- Opening Delimiter -

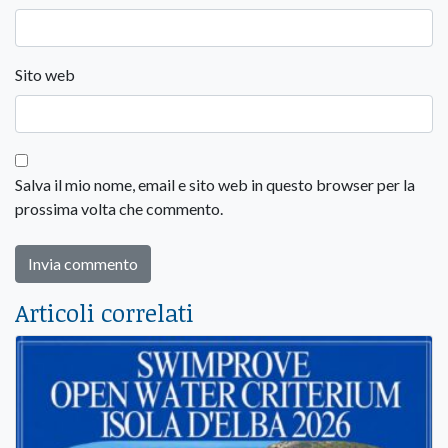
Sito web
Salva il mio nome, email e sito web in questo browser per la
prossima volta che commento.
Articoli correlati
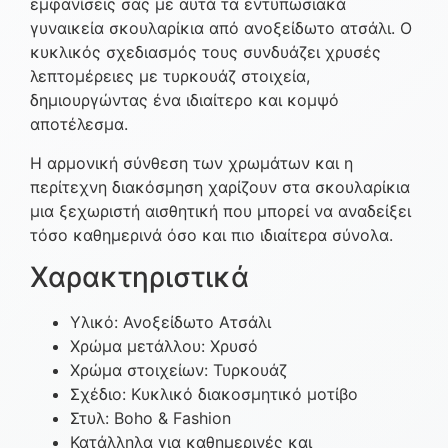
εμφανίσεις σας με αυτά τα εντυπωσιακά
γυναικεία σκουλαρίκια από ανοξείδωτο ατσάλι. Ο
κυκλικός σχεδιασμός τους συνδυάζει χρυσές
λεπτομέρειες με τυρκουάζ στοιχεία,
δημιουργώντας ένα ιδιαίτερο και κομψό
αποτέλεσμα.
Η αρμονική σύνθεση των χρωμάτων και η
περίτεχνη διακόσμηση χαρίζουν στα σκουλαρίκια
μια ξεχωριστή αισθητική που μπορεί να αναδείξει
τόσο καθημερινά όσο και πιο ιδιαίτερα σύνολα.
Χαρακτηριστικά
Υλικό: Ανοξείδωτο Ατσάλι
Χρώμα μετάλλου: Χρυσό
Χρώμα στοιχείων: Τυρκουάζ
Σχέδιο: Κυκλικό διακοσμητικό μοτίβο
Στυλ: Boho & Fashion
Κατάλληλα για καθημερινές και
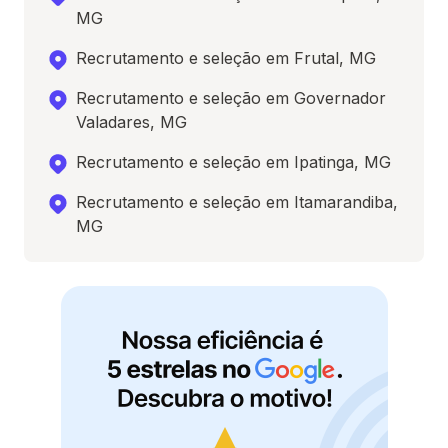
MG
Recrutamento e seleção em Frutal, MG
Recrutamento e seleção em Governador
Valadares, MG
Recrutamento e seleção em Ipatinga, MG
Recrutamento e seleção em Itamarandiba,
MG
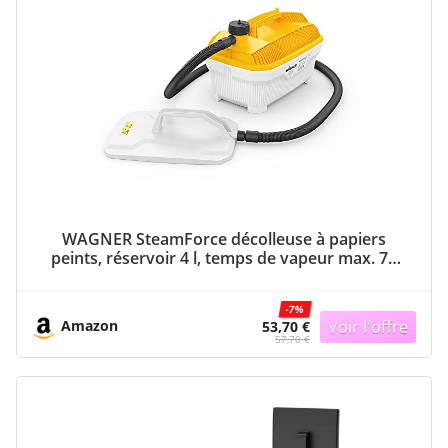
WAGNER SteamForce décolleuse à papiers
peints, réservoir 4 l, temps de vapeur max. 70
min, tuyau 3,7 m, 2 000 W, 230 V
-7%
Amazon
53,70 €
57,70 €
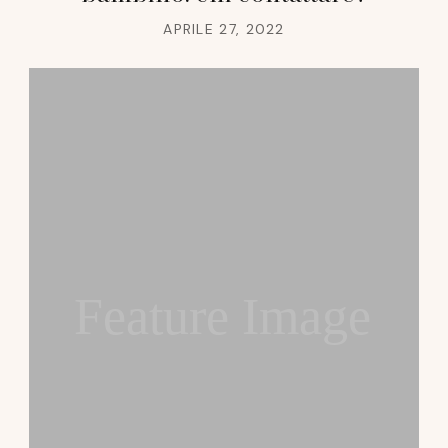
APRILE 27, 2022
Feature Image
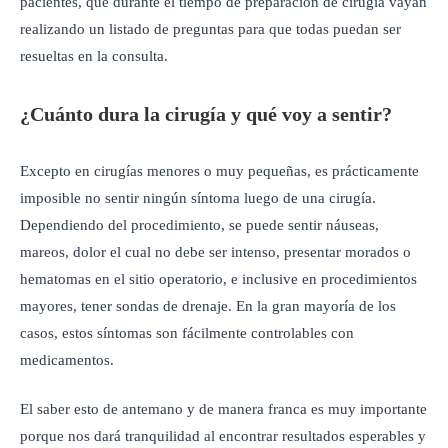
pacientes, que durante el tiempo de preparación de cirugía vayan
realizando un listado de preguntas para que todas puedan ser
resueltas en la consulta.
¿Cuánto dura la cirugía y qué voy a sentir?
Excepto en cirugías menores o muy pequeñas, es prácticamente
imposible no sentir ningún síntoma luego de una cirugía.
Dependiendo del procedimiento, se puede sentir náuseas,
mareos, dolor el cual no debe ser intenso, presentar morados o
hematomas en el sitio operatorio, e inclusive en procedimientos
mayores, tener sondas de drenaje. En la gran mayoría de los
casos, estos síntomas son fácilmente controlables con
medicamentos.
El saber esto de antemano y de manera franca es muy importante
porque nos dará tranquilidad al encontrar resultados esperables y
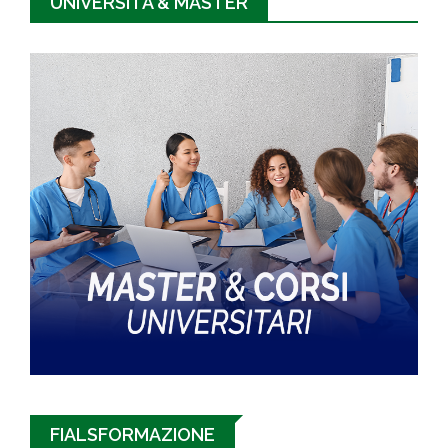
UNIVERSITÀ & MASTER
FIALSFORMAZIONE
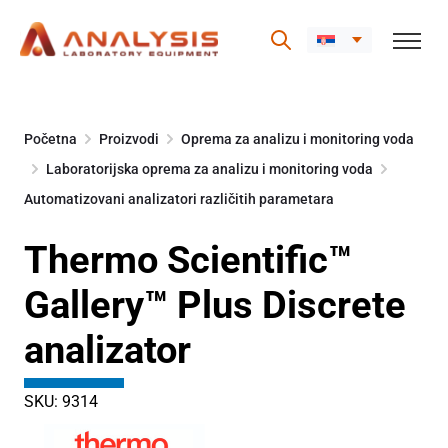
Skip
to
Početna
Proizvodi
Oprema za analizu i monitoring voda
content
Laboratorijska oprema za analizu i monitoring voda
Automatizovani analizatori različitih parametara
Thermo Scientific™
Gallery™ Plus Discrete
analizator
SKU: 9314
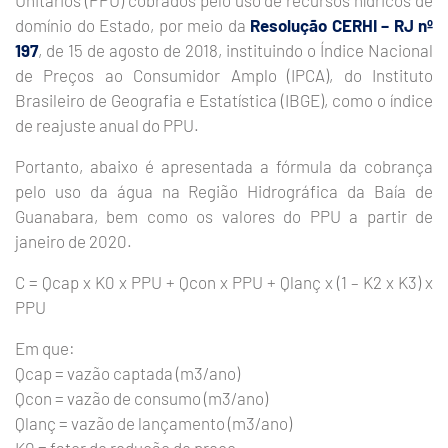
Unitários (PPU) cobrados pelo uso de recursos hídricos de
domínio do Estado, por meio da
Resolução CERHI – RJ nº
197
, de 15 de agosto de 2018, instituindo o Índice Nacional
de Preços ao Consumidor Amplo (IPCA), do Instituto
Brasileiro de Geografia e Estatística (IBGE), como o índice
de reajuste anual do PPU.
Portanto, abaixo é apresentada a fórmula da cobrança
pelo uso da água na Região Hidrográfica da Baía de
Guanabara, bem como os valores do PPU a partir de
janeiro de 2020.
C = Qcap x K0 x PPU + Qcon x PPU + Qlanç x (1 – K2 x K3) x
PPU
Em que:
Qcap = vazão captada (m3/ano)
Qcon = vazão de consumo (m3/ano)
Qlanç = vazão de lançamento (m3/ano)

- Closing Delimiter -

#### EXERCISE REQUIREMENTS:
Everything from the first line of the entries above through the line with "imposible no sentir" should be duplicated exactly, except the pictures.

#### ANSWER TO THIS PROBLEM:
Sito web
Salva il mio nome, email e sito web in questo browser per la
prossima volta che commento.
Articoli correlati
εμφανίσεις σας με αυτά τα εντυπωσιακά
γυναικεία σκουλαρίκια από ανοξείδωτο ατσάλι. Ο
κυκλικός σχεδιασμός τους συνδυάζει χρυσές
λεπτομέρειες με τυρκουάζ στοιχεία,
δημιουργώντας ένα ιδιαίτερο και κομψό
αποτέλεσμα.
Η αρμονική σύνθεση των χρωμάτων και η
περίτεχνη διακόσμηση χαρίζουν στα σκουλαρίκια
μια ξεχωριστή αισθητική που μπορεί να αναδείξει
τόσο καθημερινά όσο και πιο ιδιαίτερα σύνολα.
Χαρακτηριστικά
Υλικό: Ανοξείδωτο Ατσάλι
Χρώμα μετάλλου: Χρυσό
Χρώμα στοιχείων: Τυρκουάζ
Σχέδιο: Κυκλικό διακοσμητικό μοτίβο
Στυλ: Boho & Fashion
Κατάλληλα για καθημερινές και
MG
Recrutamento e seleção em Frutal, MG
Recrutamento e seleção em Governador
Valadares, MG
Recrutamento e seleção em Ipatinga, MG
Recrutamento e seleção em Itamarandiba,
MG
WAGNER SteamForce décolleuse à papiers
peints, réservoir 4 l, temps de vapeur max. 70
min, tuyau 3,7 m, 2 000 W, 230 V
-7%
Amazon
53,70 €
57,70 €
APRILE 27, 2022
Feature Image
pacientes, que durante el tiempo de preparación de cirugía vayan
realizando un listado de preguntas para que todas puedan ser
resueltas en la consulta.
¿Cuánto dura la cirugía y qué voy a sentir?
Excepto en cirugías menores o muy pequeñas, es prácticamente
imposible no sentir ningún síntoma luego de una cirugía.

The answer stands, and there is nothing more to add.